De voorzieningenrechter van het College heeft de zaak beoordeeld en geconcludeerd dat het College zich onbevoegd zal verklaren om van het hoger beroep kennis te nemen. Dit is gebaseerd op artikel 20, derde lid, aanhef en onder d, van de Wet bestuursrechtspraak bedrijfsorganisatie, dat bepaalt dat tegen de uitspraak van de voorzieningenrechter van de rechtbank geen hoger beroep kan worden ingesteld bij het College. A heeft aangevoerd dat er sprake is van schending van de eisen van een goede procesorde en fundamentele rechtsbeginselen, en heeft verschillende grieven ingediend. Hij betoogde dat de rechtbank ten onrechte niet is ingegaan op zijn argumenten en dat zijn verdedigingsrechten zijn geschonden.
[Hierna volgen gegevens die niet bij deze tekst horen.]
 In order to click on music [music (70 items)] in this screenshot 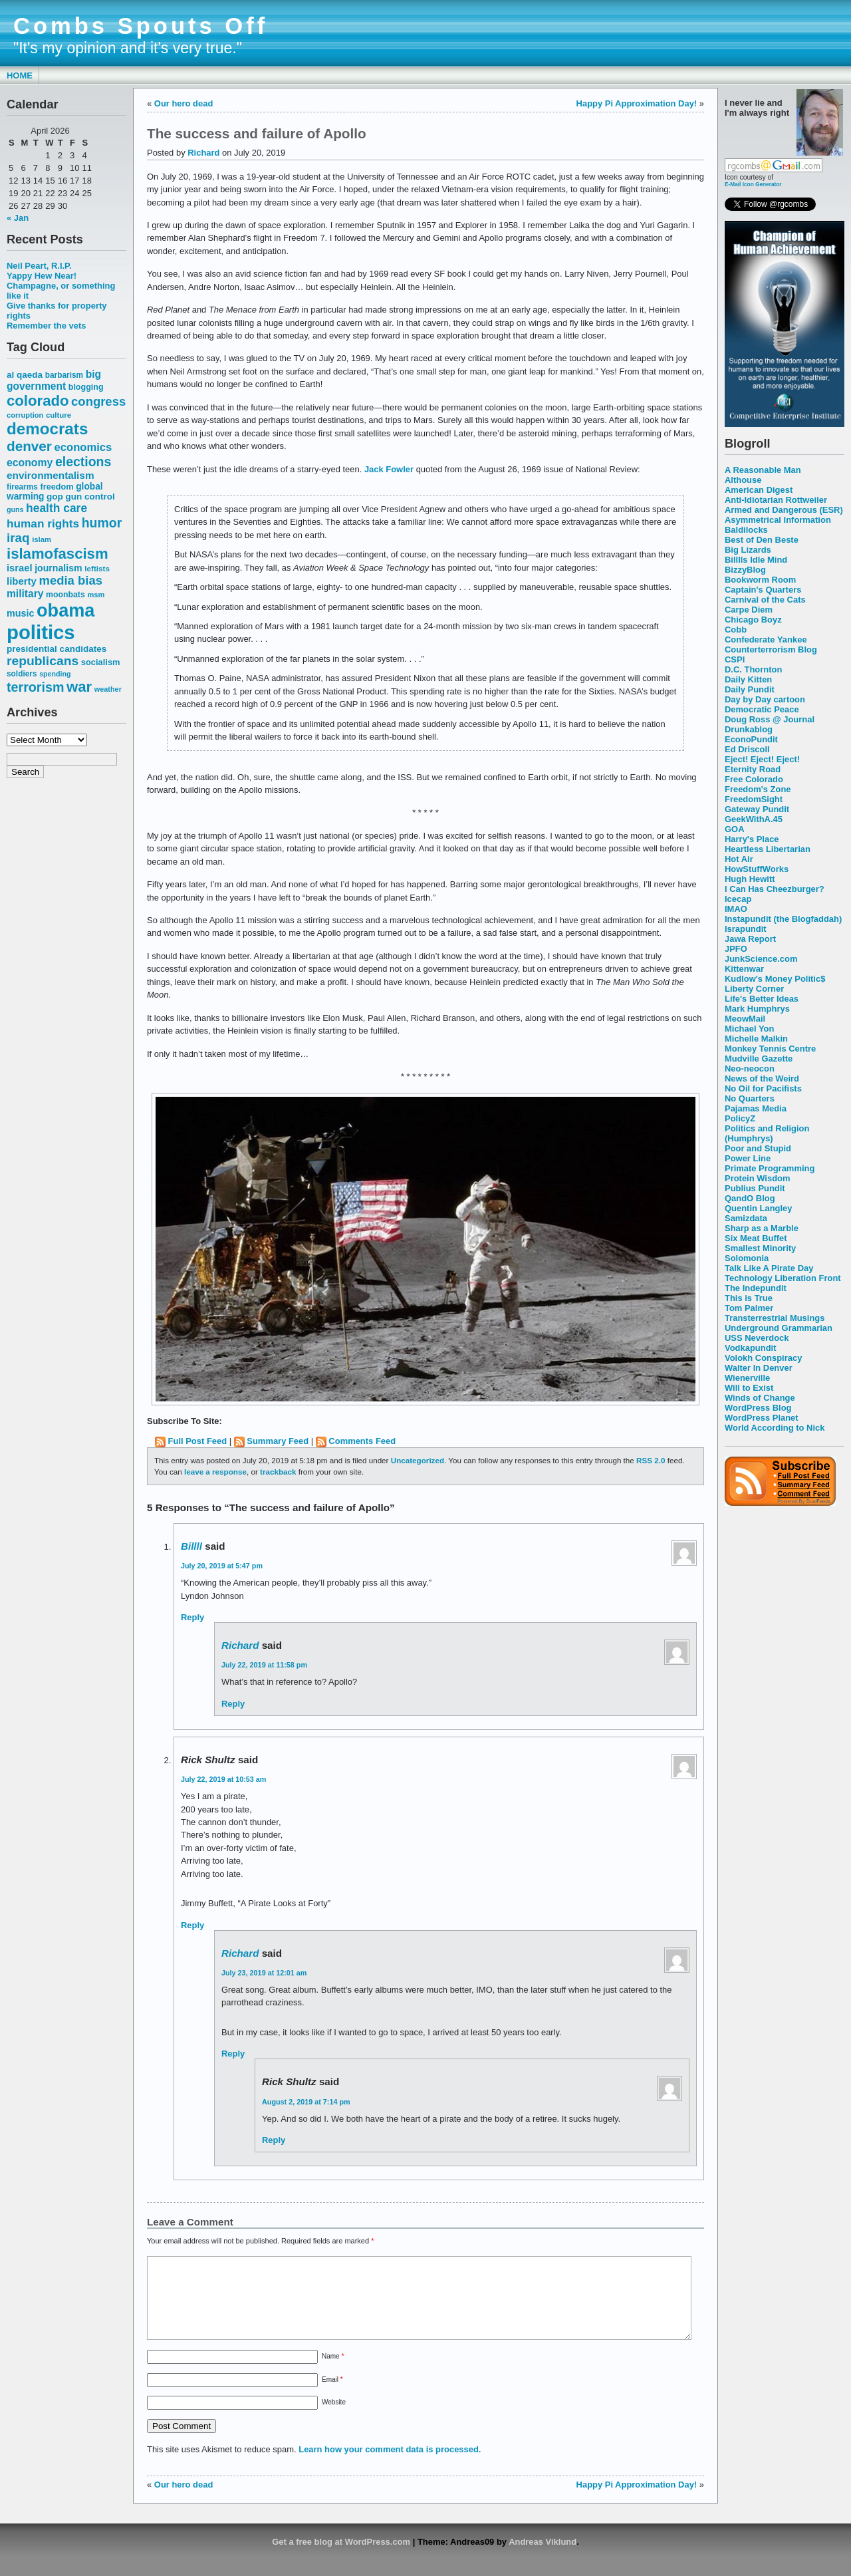, I will do `click(20, 613)`.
De voorzieningenrechter heeft echter geoordeeld dat de aangevallen uitspraak gemotiveerd is en dat het niet ingaan op elk afzonderlijk argument van A geen schending van de procesorde oplevert. De voorzieningenrechter heeft vastgesteld dat het betoog van A niet voldoende aanknopingspunten biedt voor de conclusie dat er sprake is van een onterecht proces. Daarom heeft de voorzieningenrechter het verzoek om voorlopige voorziening afgewezen en geen proceskostenveroordeling opgelegd. De uitspraak is gedaan op 4 juli 2012 door mr. E.R. Eggeraat, in tegenwoordigheid van mr. B.S. Jansen als griffier.

Uitspraak

College van Beroep voor het bedrijfsleven
Voorzieningenrechter
AWB 12/631 4 juli 2012
22310 Wet op het financieel toezicht
Uitspraak op het verzoek om voorlopige voorziening in de zaak van:
A, te Gemert, gemeente Gemert-Bakel (hierna: A),
gemachtigde: mr. G.P. Roth, advocaat te Amsterdam,
tegen
Stichting Autoriteit Financiële Markten, te Amsterdam (hierna: AFM),
gemachtigde: mr. M.J. Blotwijk, advocaat te Amsterdam.
1. De procedure
De voorzieningenrechter van de rechtbank Rotterdam heeft bij uitspraak van 22 juni 2012 (AWB 12/2081 LJN: BW9478) beslist op het door A ingediende verzoek om voorlopige voorziening in een geschil tussen hem en AFM.
Tegen deze uitspraak heeft A bij brief, bij het College ingekomen op 28 juni 2012, hoger beroep ingesteld. Bij dezelfde brief heeft A de voorzieningenrechter van het College verzocht een voorlopige voorziening te treffen.
Bij brieven van 2 en 3 juli 2012 hebben AFM en A over en weer reacties ingediend.
2. De beoordeling van het geschil
2.1 De aangevallen uitspraak is een uitspraak van de voorzieningrechter van de rechtbank Rotterdam als bedoeld in artikel 8:84, tweede lid, van de Algemene wet bestuursrecht (hierna: Awb). Hiertegen kan ingevolge artikel 20, derde lid, aanhef en onder d, van de Wet bestuursrechtspraak bedrijfsorganisatie geen hoger beroep bij het College worden ingesteld. Gelet hierop ziet de voorzieningenrechter zich geplaatst voor de vraag of het College zich bevoegd zal achten om van het hoger beroep tegen de aangevallen uitspraak kennis te nemen.
2.2 A stelt zich op het standpunt dat sprake is van een zodanige schending van de eisen van een goede procesorde dan wel van fundamentele rechtsbeginselen dat een doorbreking van het hiervoor genoemde appèlverbod gerechtvaardigd is.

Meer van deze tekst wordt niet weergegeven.